Иногда он останавливался, чтобы лучше рассмотреть какую-нибудь девушку, тело которой лизал огонь, или ребенка, корчившегося в предсмертной агонии, — и снова двигался вперед, ведя за собой обезумевшую, разнузданную толпу.
Он кланялся народу или, откинувшись назад и натягивая золотые вожжи, разговаривал с Тигеллином. Доехав до большого водомета на перекрестке двух широких аллей, он сошел с колесницы и, подав знак друзьям, замешался в толпе.
Его встретили криком и рукоплесканиями. Вакханки, нимфы, сенаторы, жрецы, фавны, сатиры и солдаты окружили его безумным хороводом, а он, имея по одну сторону Тигеллина, а по другую — Хилона, обошел фонтан, вокруг которого возвышалось несколько светочей, останавливался перед каждой жертвой, делал замечания или шутил над стариком-греком, на лице которого было написано безбрежное отчаяние.

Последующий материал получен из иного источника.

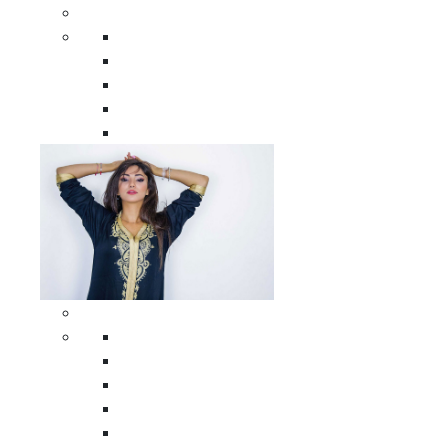
Men Clothing
All Men Clothing
Moroccan Men Shirts
Moroccan Men Pants
Moroccan Men Djellabas
Moroccan Men Caftans
Woman Clothing
All Woman Clothing
Moroccan Women Casual Caftans
Moroccan Women Djellabas
Moroccan Women Wedding Caftans
Moroccan Women Jumpsuits and Pants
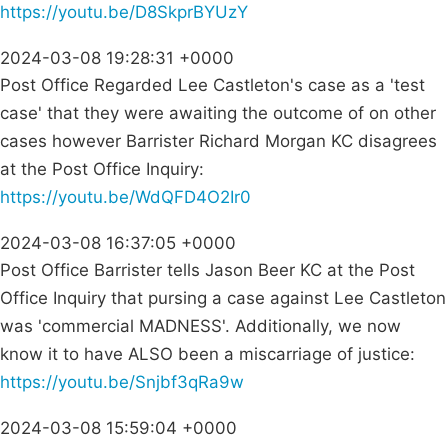
https://youtu.be/D8SkprBYUzY
2024-03-08 19:28:31 +0000
Post Office Regarded Lee Castleton's case as a 'test
case' that they were awaiting the outcome of on other
cases however Barrister Richard Morgan KC disagrees
at the Post Office Inquiry:
https://youtu.be/WdQFD4O2Ir0
2024-03-08 16:37:05 +0000
Post Office Barrister tells Jason Beer KC at the Post
Office Inquiry that pursing a case against Lee Castleton
was 'commercial MADNESS'. Additionally, we now
know it to have ALSO been a miscarriage of justice:
https://youtu.be/Snjbf3qRa9w
2024-03-08 15:59:04 +0000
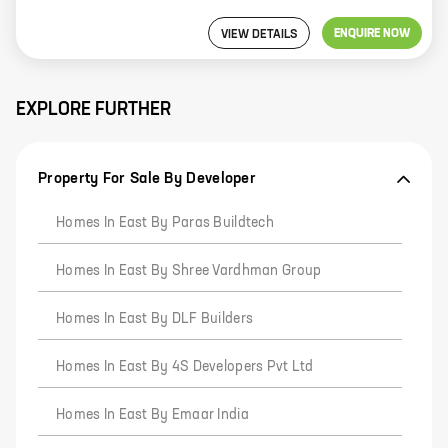
ENQUIRE NOW
VIEW DETAILS
EXPLORE FURTHER
Property For Sale By Developer
Homes In East By Paras Buildtech
Homes In East By Shree Vardhman Group
Homes In East By DLF Builders
Homes In East By 4S Developers Pvt Ltd
Homes In East By Emaar India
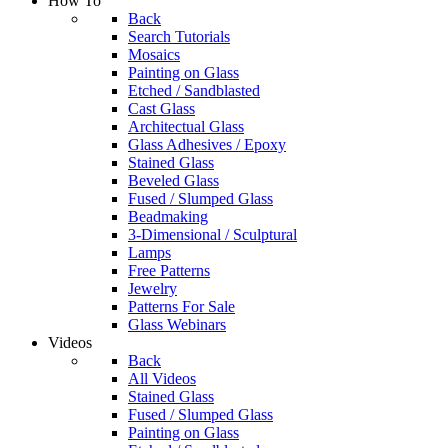
How To
Back
Search Tutorials
Mosaics
Painting on Glass
Etched / Sandblasted
Cast Glass
Architectual Glass
Glass Adhesives / Epoxy
Stained Glass
Beveled Glass
Fused / Slumped Glass
Beadmaking
3-Dimensional / Sculptural
Lamps
Free Patterns
Jewelry
Patterns For Sale
Glass Webinars
Videos
Back
All Videos
Stained Glass
Fused / Slumped Glass
Painting on Glass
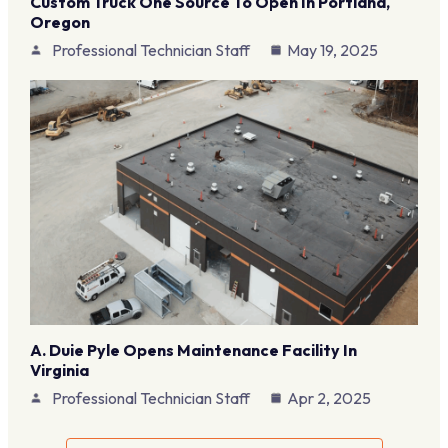
Custom Truck One Source To Open In Portland,
Oregon
Professional Technician Staff
May 19, 2025
A. Duie Pyle Opens Maintenance Facility In
Virginia
Professional Technician Staff
Apr 2, 2025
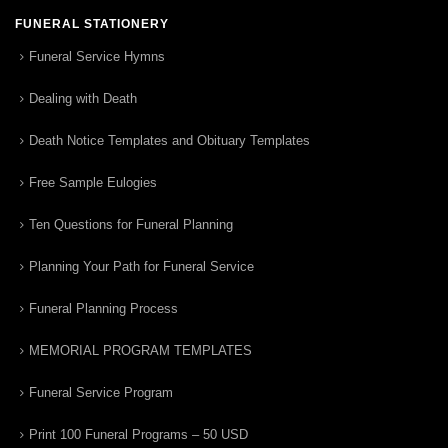
FUNERAL STATIONERY
Funeral Service Hymns
Dealing with Death
Death Notice Templates and Obituary Templates
Free Sample Eulogies
Ten Questions for Funeral Planning
Planning Your Path for Funeral Service
Funeral Planning Process
MEMORIAL PROGRAM TEMPLATES
Funeral Service Program
Print 100 Funeral Programs – 50 USD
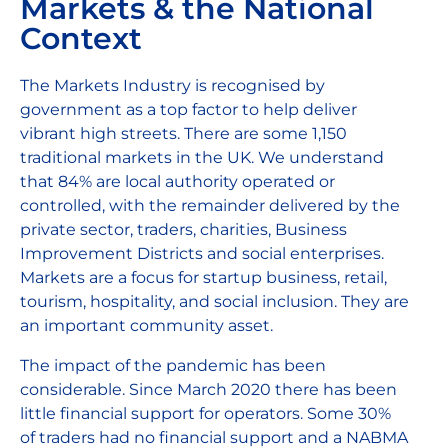
Markets & the National
Context
The Markets Industry is recognised by
government as a top factor to help deliver
vibrant high streets. There are some 1,150
traditional markets in the UK. We understand
that 84% are local authority operated or
controlled, with the remainder delivered by the
private sector, traders, charities, Business
Improvement Districts and social enterprises.
Markets are a focus for startup business, retail,
tourism, hospitality, and social inclusion. They are
an important community asset.
The impact of the pandemic has been
considerable. Since March 2020 there has been
little financial support for operators. Some 30%
of traders had no financial support and a NABMA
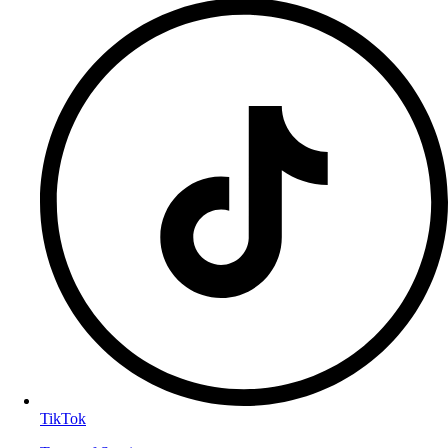
TikTok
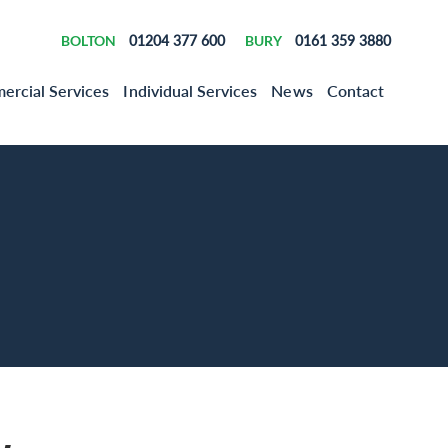
BOLTON
01204 377 600
BURY
0161 359 3880
rcial Services
Individual Services
News
Contact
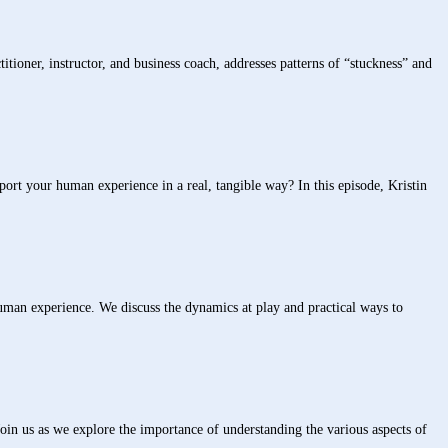
ioner, instructor, and business coach, addresses patterns of “stuckness” and
your human experience in a real, tangible way? In this episode, Kristin
uman experience. We discuss the dynamics at play and practical ways to
oin us as we explore the importance of understanding the various aspects of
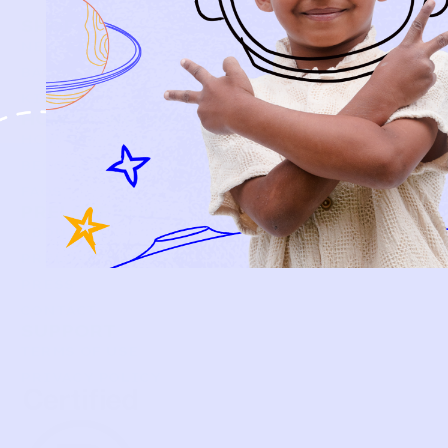
SHOP
NEW ARRIVALS
BABY
KIDS
HOW IT WORKS
HOW P♥︎Y WORKS
BECOME A MEMBER
FAQS
PRELOVE YOU
ABOUT US
PRELOVE YOU POST
PRESS
CONTACT
SUPPORT
TERMS OF USE
PRIVACY POLICY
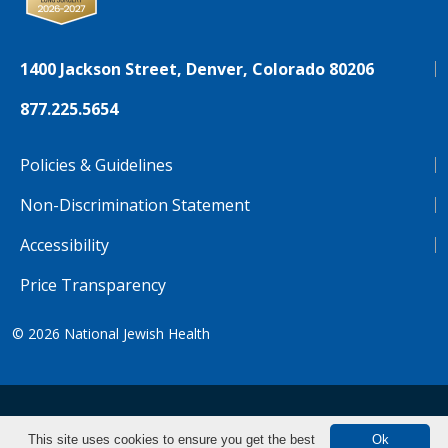
1400 Jackson Street, Denver, Colorado 80206
877.225.5654
Policies & Guidelines
Non-Discrimination Statement
Accessibility
Price Transparency
© 2026
National Jewish Health
NJH.Footer.SupportedLanguages
Español
Deutsch
Farsi
Français
Tiếng Việt
This site uses cookies to ensure you get the best
Ok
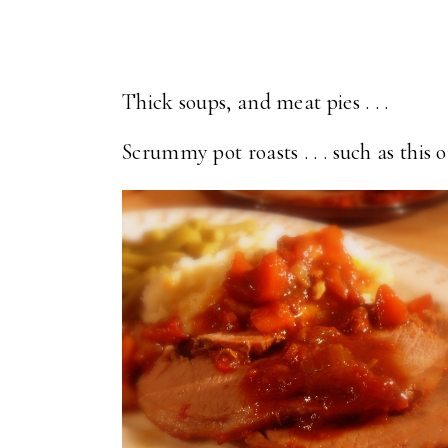
Thick soups, and meat pies . . .
Scrummy pot roasts . . . such as this o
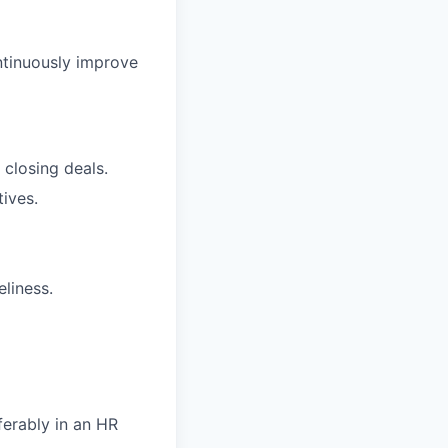
ntinuously improve
 closing deals.
ives.
eliness.
ferably in an HR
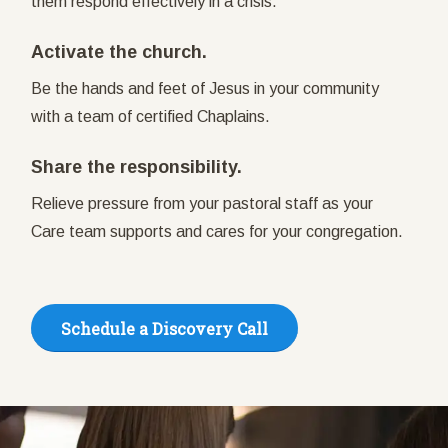
them respond effectively in a crisis.
Activate the church.
Be the hands and feet of Jesus in your community
with a team of certified Chaplains.
Share the responsibility.
Relieve pressure from your pastoral staff as your
Care team supports and cares for your congregation.
Schedule a Discovery Call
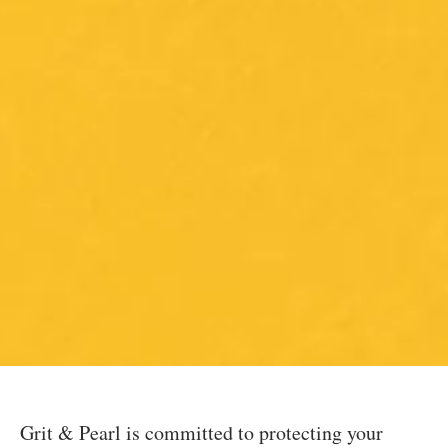
Grit & Pearl is committed to protecting your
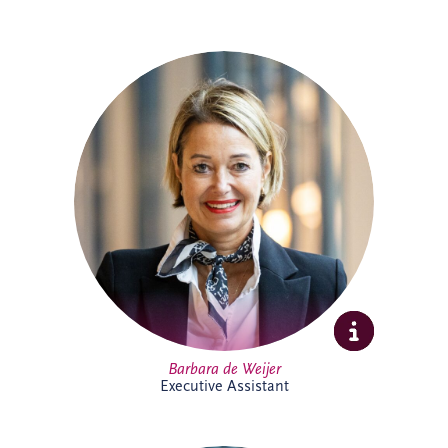
Barbara joined Invesis in 2023 as
Executive Assistant, supporting the CEO
and COO. With experience across
corporate and research environments,
she is recognised for her organisational
skills, professionalism and stakeholder
management expertise, helping support
executive leadership and complex
international business activities.
Barbara de Weijer
Executive Assistant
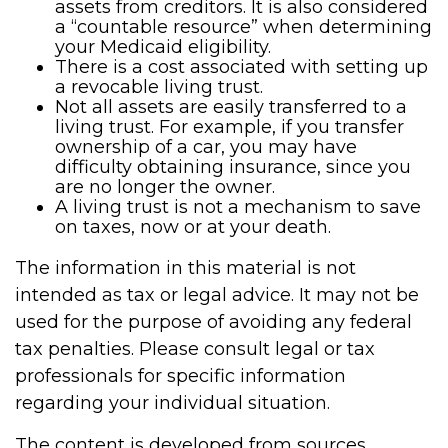
assets from creditors. It is also considered
a “countable resource” when determining
your Medicaid eligibility.
There is a cost associated with setting up
a revocable living trust.
Not all assets are easily transferred to a
living trust. For example, if you transfer
ownership of a car, you may have
difficulty obtaining insurance, since you
are no longer the owner.
A living trust is not a mechanism to save
on taxes, now or at your death.
The information in this material is not
intended as tax or legal advice. It may not be
used for the purpose of avoiding any federal
tax penalties. Please consult legal or tax
professionals for specific information
regarding your individual situation.
The content is developed from sources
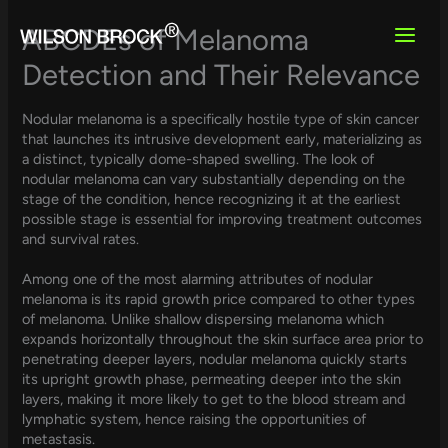
Skip
to
ABCDEs of Melanoma
content
Detection and Their Relevance
Nodular melanoma is a specifically hostile type of skin cancer
that launches its intrusive development early, materializing as
a distinct, typically dome-shaped swelling. The look of
nodular melanoma can vary substantially depending on the
stage of the condition, hence recognizing it at the earliest
possible stage is essential for improving treatment outcomes
and survival rates.
Among one of the most alarming attributes of nodular
melanoma is its rapid growth price compared to other types
of melanoma. Unlike shallow dispersing melanoma which
expands horizontally throughout the skin surface area prior to
penetrating deeper layers, nodular melanoma quickly starts
its upright growth phase, permeating deeper into the skin
layers, making it more likely to get to the blood stream and
lymphatic system, hence raising the opportunities of
metastasis.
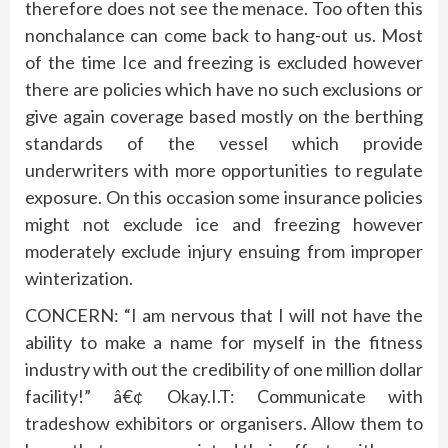
therefore does not see the menace. Too often this
nonchalance can come back to hang-out us. Most
of the time Ice and freezing is excluded however
there are policies which have no such exclusions or
give again coverage based mostly on the berthing
standards of the vessel which provide
underwriters with more opportunities to regulate
exposure. On this occasion some insurance policies
might not exclude ice and freezing however
moderately exclude injury ensuing from improper
winterization.
CONCERN: “I am nervous that I will not have the
ability to make a name for myself in the fitness
industry with out the credibility of one million dollar
facility!” â€¢ Okay.I.T: Communicate with
tradeshow exhibitors or organisers. Allow them to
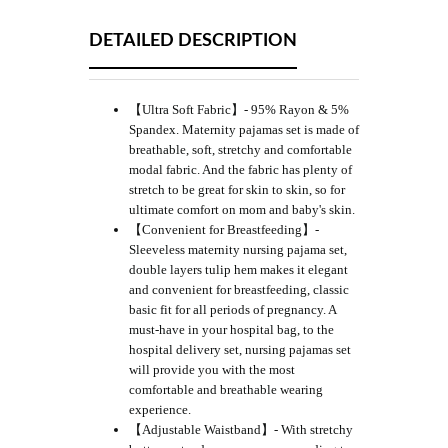
DETAILED DESCRIPTION
【Ultra Soft Fabric】- 95% Rayon & 5%
Spandex. Maternity pajamas set is made of
breathable, soft, stretchy and comfortable
modal fabric. And the fabric has plenty of
stretch to be great for skin to skin, so for
ultimate comfort on mom and baby's skin.
【Convenient for Breastfeeding】-
Sleeveless maternity nursing pajama set,
double layers tulip hem makes it elegant
and convenient for breastfeeding, classic
basic fit for all periods of pregnancy. A
must-have in your hospital bag, to the
hospital delivery set, nursing pajamas set
will provide you with the most
comfortable and breathable wearing
experience.
【Adjustable Waistband】- With stretchy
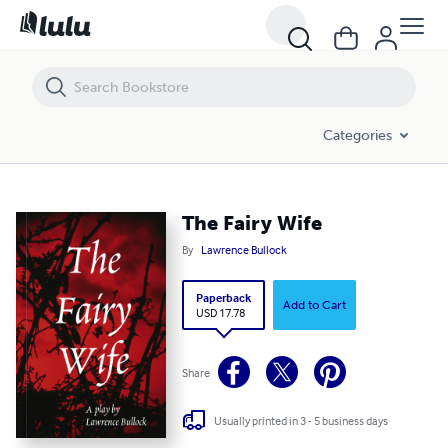
The Fairy Wife
Categories
The Fairy Wife
By
Lawrence Bullock
Paperback
Add to Cart
USD 17.78
Share
Usually printed in 3 - 5 business days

Они остановились перед высоким столбом, украшенным зеленью мирт и цветочными гирляндами. Языки красного пламени доходили до колен жертвы, но лица разглядеть нельзя было, потому что его окутывал дым. Но через минуту легкий ночной ветер прогнал дым, и все увидели голову старца с седой и длинной бородой.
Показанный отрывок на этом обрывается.